▸ Task brief: Leave the images aside and repeat the whole listing exactly.

▸ Task data:
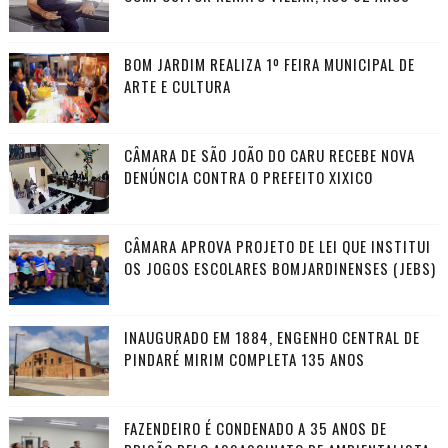
BOM JARDIM REALIZA 1º FEIRA MUNICIPAL DE
ARTE E CULTURA
CÂMARA DE SÃO JOÃO DO CARU RECEBE NOVA
DENÚNCIA CONTRA O PREFEITO XIXICO
CÂMARA APROVA PROJETO DE LEI QUE INSTITUI
OS JOGOS ESCOLARES BOMJARDINENSES (JEBS)
INAUGURADO EM 1884, ENGENHO CENTRAL DE
PINDARÉ MIRIM COMPLETA 135 ANOS
FAZENDEIRO É CONDENADO A 35 ANOS DE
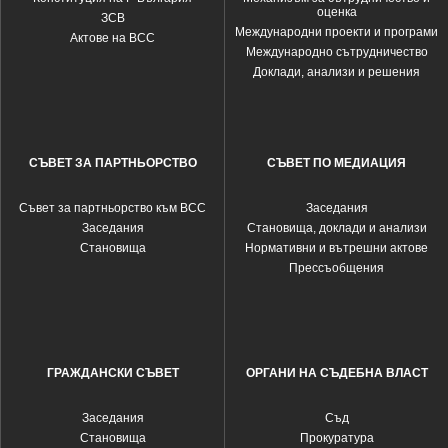
оценка
ЗСВ
Международни проекти и програми
Актове на ВСС
Международно сътрудничество
Доклади, анализи и решения
СЪВЕТ ЗА ПАРТНЬОРСТВО
СЪВЕТ ПО МЕДИАЦИЯ
Съвет за партньорство към ВСС
Заседания
Заседания
Становища, доклади и анализи
Становища
Нормативни и вътрешни актове
Прессъобщения
ГРАЖДАНСКИ СЪВЕТ
ОРГАНИ НА СЪДЕБНА ВЛАСТ
Заседания
Съд
Становища
Прокуратура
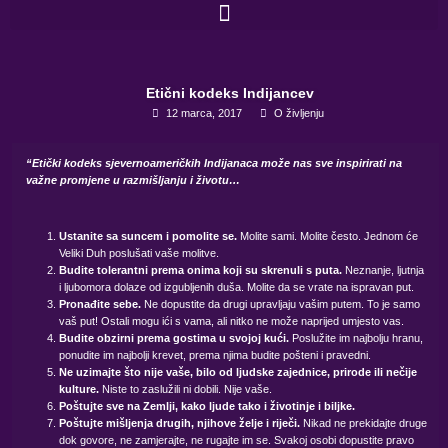
Skip
to
content
Etični kodeks Indijancev
12 marca, 2017
O življenju
“Etički kodeks sjevernoameričkih Indijanaca može nas sve inspirirati na
važne promjene u razmišljanju i životu…
Ustanite sa suncem i pomolite se.
Molite sami. Molite često. Jednom će
Veliki Duh poslušati vaše molitve.
Budite tolerantni prema onima koji su skrenuli s puta.
Neznanje, ljutnja
i ljubomora dolaze od izgubljenih duša. Molite da se vrate na ispravan put.
Pronađite sebe.
Ne dopustite da drugi upravljaju vašim putem. To je samo
vaš put! Ostali mogu ići s vama, ali nitko ne može naprijed umjesto vas.
Budite obzirni prema gostima u svojoj kući.
Poslužite im najbolju hranu,
ponudite im najbolji krevet, prema njima budite pošteni i pravedni.
Ne uzimajte što nije vaše, bilo od ljudske zajednice, prirode ili nečije
kulture.
Niste to zaslužili ni dobili. Nije vaše.
Poštujte sve na Zemlji, kako ljude tako i životinje i biljke.
Poštujte mišljenja drugih, njihove želje i riječi.
Nikad ne prekidajte druge
dok govore, ne zamjerajte, ne rugajte im se. Svakoj osobi dopustite pravo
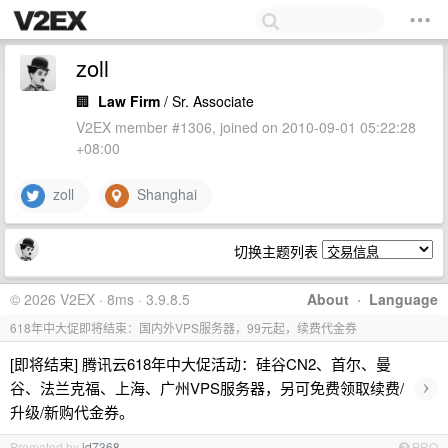
zoll
🏢
Law Firm
/ Sr. Associate
V2EX member #1306, joined on 2010-09-01 05:22:28
+08:00
zoll
Shanghai
切换主题列表
© 2026 V2EX · 8ms · 3.9.8.5
About
·
Language
618年中大促即将结束：国内外VPS服务器，99元起，续费代金券
[即将结束] 腾讯云618年中大促活动：硅谷CN2、首尔、曼
›
谷、法兰克福、上海、广州VPS服务器，另可免费领取续费/
升级/新购代金券。
Promoted by
id7368
PRO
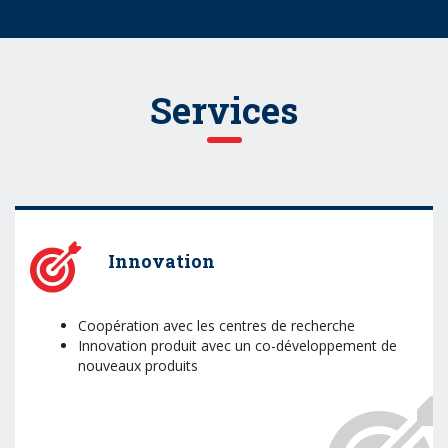
Services
Innovation
Coopération avec les centres de recherche
Innovation produit avec un co-développement de
nouveaux produits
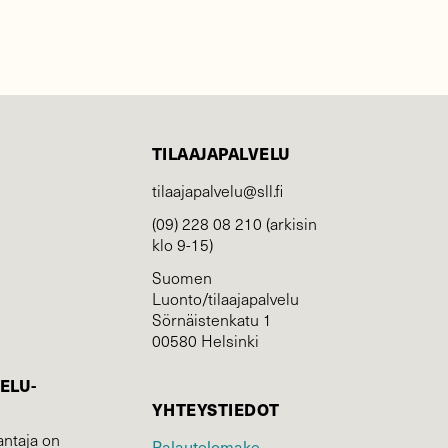
TILAAJAPALVELU
tilaajapalvelu@sll.fi
(09) 228 08 210 (arkisin
klo 9-15)
Suomen
Luonto/tilaajapalvelu
Sörnäistenkatu 1
00580 Helsinki
ELU­
YHTEYSTIEDOT
ntaja on
Palautelomake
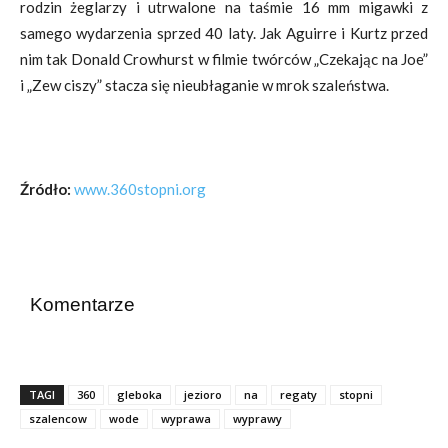
rodzin żeglarzy i utrwalone na taśmie 16 mm migawki z
samego wydarzenia sprzed 40 laty. Jak Aguirre i Kurtz przed
nim tak Donald Crowhurst w filmie twórców „Czekając na Joe”
i „Zew ciszy” stacza się nieubłaganie w mrok szaleństwa.
Źródło:
www.360stopni.org
Komentarze
TAGI
360
gleboka
jezioro
na
regaty
stopni
szalencow
wode
wyprawa
wyprawy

▸ Result below:
BOM JARDIM REALIZA 1º FEIRA MUNICIPAL DE
ARTE E CULTURA
CÂMARA DE SÃO JOÃO DO CARU RECEBE NOVA
DENÚNCIA CONTRA O PREFEITO XIXICO
CÂMARA APROVA PROJETO DE LEI QUE INSTITUI
OS JOGOS ESCOLARES BOMJARDINENSES (JEBS)
INAUGURADO EM 1884, ENGENHO CENTRAL DE
PINDARÉ MIRIM COMPLETA 135 ANOS
FAZENDEIRO É CONDENADO A 35 ANOS DE
оценка
ЗСВ
Международни проекти и програми
Актове на ВСС
Международно сътрудничество
Доклади, анализи и решения
СЪВЕТ ЗА ПАРТНЬОРСТВО
СЪВЕТ ПО МЕДИАЦИЯ
Съвет за партньорство към ВСС
Заседания
Заседания
Становища, доклади и анализи
Становища
Нормативни и вътрешни актове
Прессъобщения
ГРАЖДАНСКИ СЪВЕТ
ОРГАНИ НА СЪДЕБНА ВЛАСТ
Заседания
Съд
Становища
Прокуратура
Skip
to
content
Etični kodeks Indijancev
12 marca, 2017
O življenju
“Etički kodeks sjevernoameričkih Indijanaca može nas sve inspirirati na
važne promjene u razmišljanju i životu…
Ustanite sa suncem i pomolite se.
Molite sami. Molite često. Jednom će
Veliki Duh poslušati vaše molitve.
Budite tolerantni prema onima koji su skrenuli s puta.
Neznanje, ljutnja
i ljubomora dolaze od izgubljenih duša. Molite da se vrate na ispravan put.
Pronađite sebe.
Ne dopustite da drugi upravljaju vašim putem. To je samo
vaš put! Ostali mogu ići s vama, ali nitko ne može naprijed umjesto vas.
Budite obzirni prema gostima u svojoj kući.
Poslužite im najbolju hranu,
ponudite im najbolji krevet, prema njima budite pošteni i pravedni.
Ne uzimajte što nije vaše, bilo od ljudske zajednice, prirode ili nečije
kulture.
Niste to zaslužili ni dobili. Nije vaše.
Poštujte sve na Zemlji, kako ljude tako i životinje i biljke.
Poštujte mišljenja drugih, njihove želje i riječi.
Nikad ne prekidajte druge
dok govore, ne zamjerajte, ne rugajte im se. Svakoj osobi dopustite pravo
zoll
🏢
Law Firm
/ Sr. Associate
V2EX member #1306, joined on 2010-09-01 05:22:28
+08:00
zoll
Shanghai
切换主题列表
© 2026 V2EX · 8ms · 3.9.8.5
About
·
Language
618年中大促即将结束：国内外VPS服务器，99元起，续费代金券
[即将结束] 腾讯云618年中大促活动：硅谷CN2、首尔、曼
›
谷、法兰克福、上海、广州VPS服务器，另可免费领取续费/
升级/新购代金券。
Promoted by
id7368
PRO
Services
Innovation
Coopération avec les centres de recherche
Innovation produit avec un co-développement de
nouveaux produits
TILAAJAPALVELU
tilaajapalvelu@sll.fi
(09) 228 08 210 (arkisin
klo 9-15)
Suomen
Luonto/tilaajapalvelu
Sörnäistenkatu 1
00580 Helsinki
ELU­
YHTEYSTIEDOT
ntaja on
Palautelomake
rodzin żeglarzy i utrwalone na taśmie 16 mm migawki z
samego wydarzenia sprzed 40 laty. Jak Aguirre i Kurtz przed
nim tak Donald Crowhurst w filmie twórców „Czekając na Joe”
i „Zew ciszy” stacza się nieubłaganie w mrok szaleństwa.
Źródło:
www.360stopni.org
Komentarze
TAGI
360
gleboka
jezioro
na
regaty
stopni
szalencow
wode
wyprawa
wyprawy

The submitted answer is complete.